In 2008, at least 54,000 Chinese babies suffered after ingesting formula that had been contaminated. Demand for safe products has grown year over year, every year, since then. Companies like blockchain-centric Techrock have capitalized on this market by finding unique solutions to the authenticity problem. Techrock uses the blockchain to track every step of a product’s lifecycle and rewards consumers for verifying it through their mobile phones.

Chinese Consumers Increasingly Willing to Pay a Premium for Authentic Imported Food

In China, it is reportedly difficult to get authentic products. Some researchers have found that more than 90% of the food sold in China is faked in one way or another.

For non-food products, this isn’t such a big deal; but there are some markets where it’s life and death – such as baby formula and other food products, which can have deadly side effects. According to Techrock, which spoke to CCN about their recent partnership with Rakuten, the situation has created a market for authentic goods as large as $60 billion per year.

Techrock uses blockchain technology in two aspects of its business. On the one hand, it offers a loyalty program for customers who use the service to purchase authentic products. On the other, it creates a permanent record of a product’s authenticity.

From Supply Chain to Reward Points, Blockchain’s Role

Every product in Techrock’s store has a digital representation on the blockchain. The company has developed a reputation for delivering high-quality, authentic goods, and it’s applying the same process to its Rakuten “zone.”

Their target market is less about authentic shoes or electronics and more about health supplements and other things which people prefer not to risk. The loyalty program helps them retain customers, and using the blockchain for it, the points have no expiration date. A side effect of Techrock’s Tael loyalty program is that it introduces many people to blockchain for the first time.

Techrock recently entered a partnership with Japanese retail giant Rakuten to get authentic Japanese goods to customers. Rakuten has long had an interest in blockchain companies, but it only touches the technology in a tertiary way here.

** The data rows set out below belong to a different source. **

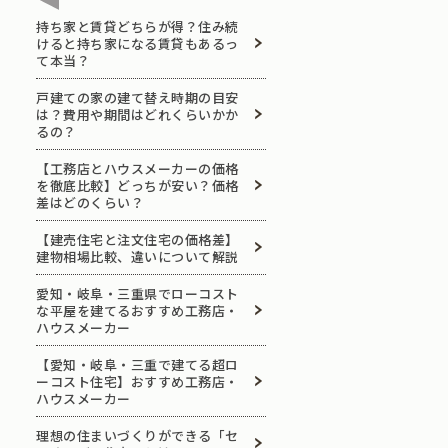
持ち家と賃貸どちらが得？住み続
けると持ち家になる賃貸もあるっ
て本当？
戸建ての家の建て替え時期の目安
は？費用や期間はどれくらいかか
るの？
【工務店とハウスメーカーの価格
を徹底比較】どっちが安い？価格
差はどのくらい？
【建売住宅と注文住宅の価格差】
建物相場比較、違いについて解説
愛知・岐阜・三重県でローコスト
な平屋を建てるおすすめ工務店・
ハウスメーカー
【愛知・岐阜・三重で建てる超ロ
ーコスト住宅】おすすめ工務店・
ハウスメーカー
理想の住まいづくりができる「セ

Rakuten is looking to expand its reach in China, where it is far from the leading retailer. By contrast, Alibaba is the boss in China – but Alibaba’s eBay-style product suffers a lot of knock-off problems that the rest of the Chinese market does.

Growing Year-Over-Year

Built on Hyperledger, Techrock’s labeling technology ensures that products are real. The customer can verify this with an app on their phone, and once they do so, they earn their reward points at the same time. The rewards can be used to purchase more goods in the store, which encourages customers to keep using Techrock.

Techrock’s partnership with Rakuten means that Chinese customers don’t have to worry about fakes, and they have streamlined access to authentic, safe products. Techrock Co-Founder Alexander Busarov told CCN:

“We already sell in over 220 or 230 cities where our consumers are located. It’s all sent by the local dealer companies. We think our business will grow as the demand grows.”

China is reportedly the largest market for both food and firms that verify the safety of food. Consumers have been driven online as they continually lose trust in local vendors. Regulations and other issues make it such that local companies, like Techrock, will ultimately supply the demand.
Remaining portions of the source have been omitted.